Thursday , 25 April 2024

Iran’s Velayati Rejects Trump Suggestion To Make Deal To Ease Sanctions

RFL/RE – A top adviser to Iranian Supreme Leader Ayatollah Ali Khamenei has rejected U.S. President Donald Trump’s suggestion that Iran seek a deal with the United States to ease the economic “pain” of looming sanctions.

Ali Akbar Velayati, while visiting Moscow on July 13, also rejected U.S. and Israeli demands that Iran’s military get out of Syria, saying that will happen only if the government of Syrian President Bashar al-Assad asks Iran to go.

“We have come there without the Americans’ permission and we won’t heed their demands to leave,” he said. “We coordinate the Iranian presence in Syria with Russia and Syria.”

Velayati met with Russian President Vladimir Putin to discuss the Syrian situation on July 12 one day after Putin met with Israeli Prime Minister Benjamin Netanyahu, who said he called on Putin to urge Iran to leave Syria.

Israel has said it won’t accept a permanent or expanded Iranian military presence in neighboring Syria, and it has staged several deadly air strikes this year against facilities used by Iranian military advisers and fighters and allied Shi’ite militias from Lebanon and Iraq.

The United States has echoed Israel’s demands, and media have reported that Trump may seek to seal a deal with Putin at their summit in Helsinki on July 16 providing for at least a partial withdrawal of Iranian-allied fighters from areas near Israel’s border with Syria.

Velayati said that when he spoke to Russian leaders, he strongly warned them against listening to the U.S. arguments about the Iranian presence in Syria.

“I told the Russian officials: Now the Americans are telling you that the Iranians must leave Syria, and tomorrow they will ask you what you are doing in Syria,” he said. “They are trying to split our alliance.”

Velayati also dismissed Trump’s suggestion that Iranian leaders initiate direct negotiations with him to ease the mounting economic pressures on Iran from looming U.S. sanctions, which are due to take effect in November.

Trump said at a news conference in Brussels on July 12: “I know they’re having a lot of problems and their economy is collapsing. But I will tell you this, at a certain point, they’re going to call me and they’re going to say, ‘Let’s make a deal,’ and we’ll make a deal. They’re feeling a lot of pain right now.”
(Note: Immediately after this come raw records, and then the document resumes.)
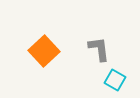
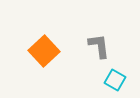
gray L-shape: moved 3 px up
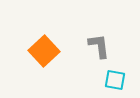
cyan square: rotated 20 degrees counterclockwise
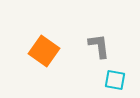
orange square: rotated 12 degrees counterclockwise
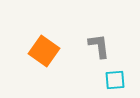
cyan square: rotated 15 degrees counterclockwise
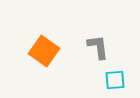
gray L-shape: moved 1 px left, 1 px down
Some Iranian opposition figures and prominent expatriates have also called on Tehran to negotiate directly with Washington to resolve longstanding hostilities between the two nations. But Velayati rejected those suggestions.

“We do not want to negotiate with the Americans,” he was quoted as saying by Russian news agencies. “These are the people that break agreements with Iran, approved by the UN Security Council. Why would we trust them and hold negotiations with them?”

Velayati was apparently referring to Trump’s decision in May to withdraw from Iran’s 2015 nuclear agreement with world powers, a move that triggered the reinstatement of U.S. sanctions.

Velayati said Tehran will simply cope with the sanctions like it has in the past. He suggested Iran will use avenues it has used in the past to evade the sanctions to receive payments for its oil exports.

The United States has brought several high-profile cases in recent years against banks and traders who helped Iran launder oil revenues through the global banking system to get around a U.S. ban against using the dollar.

“It will be hard, but we have learned how to do it,” Velayati was quoted as saying by Russian news media.

Velayati and Russian officials on July 13 did not mention Argentina’s request that Russia arrest and extradite Velayati to face charges in Buenos Aires in connection with the bombing of a Jewish community center in 1994 that killed 85 people.

The Bubble, an online Latin American news site, reported that Moscow avoided responding to the extradition request before Velayati left the country for meetings in Beijing on July 13, out of deference to Iran’s “strategic partnership” with Russia in Syria and elsewhere.

The Bubble said China, which has also received an extradition request from Argentina even though the two countries do not have an extradition treaty, is also expected to ignore the request.